The primary endpoint was to measure change in daytime ABPM after 3 months. Secondary endpoints were to evaluate ABPM change at 6 months and the safety and effectiveness of the procedure.
During the screening phase, informed consent forms were obtained from patients based on office blood pressure. This phase was followed by a period in which the current drug treatment was continued for 4 weeks and ambulatory blood pressure was measured at the end of 4 weeks. Eligibility checks were carried out in two stages: In the first stage, an assessment was made based on ambulatory blood pressure and a renal artery computed tomography scan was performed; In the second stage, renal angiography was performed.
Patients who met all eligibility criteria underwent renal artery denervation using the TIVUS™ system. During this procedure, renal nerves were targeted and denervation was achieved using high-intensity unfocused ultrasonic energy.

Results:
The results of the REDUCED 1 study demonstrate the efficacy and safety of the TIVUS™ system in patients with uncontrolled stage 2 hypertension. In the study, an average decrease of 12.0 mmHg in daytime ABPM was observed during the 3-month follow-up period. During the 6-month follow-up period, this decrease reached 13.9 mmHg. The primary endpoint of the study, a decrease of at least 5 mmHg, was achieved in 78.4% of patients at 3 months and in 82.6% at 6 months.
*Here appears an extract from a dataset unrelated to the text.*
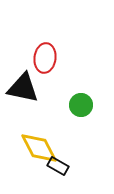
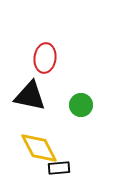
black triangle: moved 7 px right, 8 px down
black rectangle: moved 1 px right, 2 px down; rotated 35 degrees counterclockwise
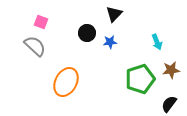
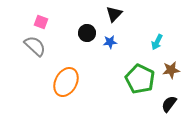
cyan arrow: rotated 49 degrees clockwise
green pentagon: rotated 28 degrees counterclockwise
No serious device-related adverse events have been reported during or after renal denervation with the TIVUS™ system. However, post-procedural side effects such as pseudoaneurysm (21 days after the procedure) and eGFR decrease (4 days after the procedure) were observed in some patients. Specific patient numbers regarding adverse events were not given, but these events were evaluated by the CEC (Clinical Events Committee).

Comment
Results from the REDUCED 1 study indicate that the TIVUS™ system is a promising treatment option for patients with uncontrolled stage 2 hypertension. The data obtained in this study demonstrate that the TIVUS™ system significantly reduces daytime systolic ambulatory blood pressure and does so safely. In particular, the absence of serious adverse events emphasizes the safety of the system. The results of the study show that the TIVUS™ system has positive effects on hemodynamic parameters and may improve clinical outcomes in patients with uncontrolled hypertension. These findings indicate that, when supported by larger-scale and long-term studies in the future, the TIVUS™ system may have an important place in the treatment of hypertension.